====== RECORDS PROVIDED ======
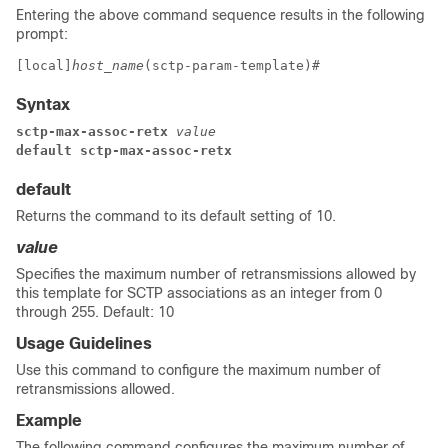
Entering the above command sequence results in the following
prompt:
[local]
host_name
(sctp-param-template)# 
Syntax
sctp-max-assoc-retx
 value
default sctp-max-assoc-retx
default
Returns the command to its default setting of 10.
value
Specifies the maximum number of retransmissions allowed by
this template for SCTP associations as an integer from 0
through 255. Default: 10
Usage Guidelines
Use this command to configure the maximum number of
retransmissions allowed.
Example
The following command configures the maximum number of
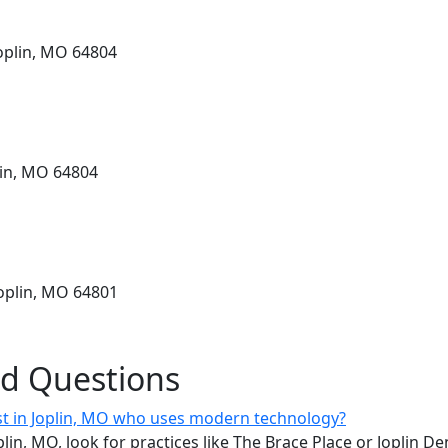
Joplin, MO 64804
lin, MO 64804
Joplin, MO 64801
ed Questions
ist in Joplin, MO who uses modern technology?
oplin, MO, look for practices like The Brace Place or Joplin D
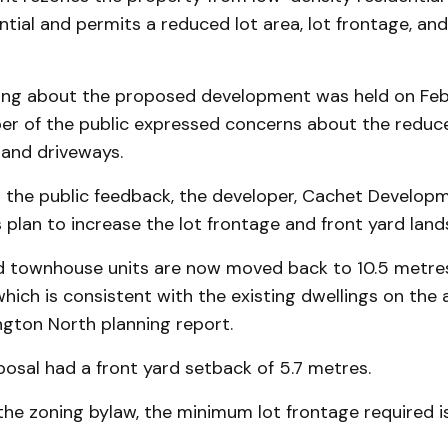
ntial and permits a reduced lot area, lot frontage, and
ing about the proposed development was held on Feb.
r of the public expressed concerns about the reduce
and driveways.
o the public feedback, the developer, Cachet Developm
its plan to increase the lot frontage and front yard lan
 townhouse units are now moved back to 10.5 metre
 which is consistent with the existing dwellings on the 
ngton North planning report.
oposal had a front yard setback of 5.7 metres.
he zoning bylaw, the minimum lot frontage required is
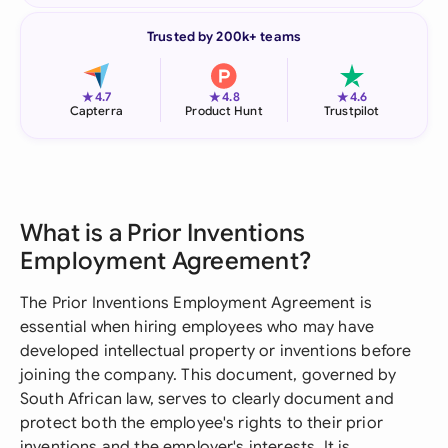
Trusted by 200k+ teams
★
★
★
4.7
4.8
4.6
Capterra
Product Hunt
Trustpilot
What is a Prior Inventions
Employment Agreement?
The Prior Inventions Employment Agreement is
essential when hiring employees who may have
developed intellectual property or inventions before
joining the company. This document, governed by
South African law, serves to clearly document and
protect both the employee's rights to their prior
inventions and the employer's interests. It is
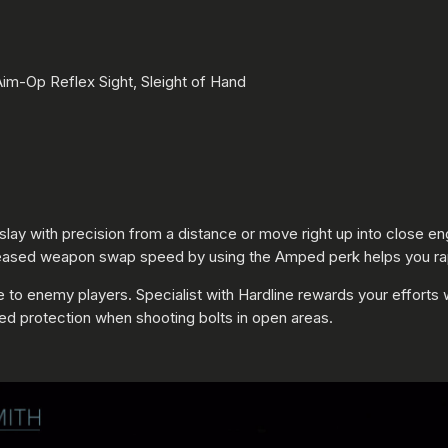
m-Op Reflex Sight, Sleight of Hand
to slay with precision from a distance or move right up into close
ncreased weapon swap speed by using the Amped perk helps you rap
e to enemy players. Specialist with Hardline rewards your effort
ed protection when shooting bolts in open areas.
======
- PROBLEM: What you return should be exactly the lines above, starting at the one with "r of the public" and ending at the one with "oposal had a", and nothing else.

- EXERCISE OUTPUT:
r of the public expressed concerns about the reduce
and driveways.
o the public feedback, the developer, Cachet Developm
its plan to increase the lot frontage and front yard lan
 townhouse units are now moved back to 10.5 metre
 which is consistent with the existing dwellings on the 
ngton North planning report.
oposal had a front yard setback of 5.7 metres.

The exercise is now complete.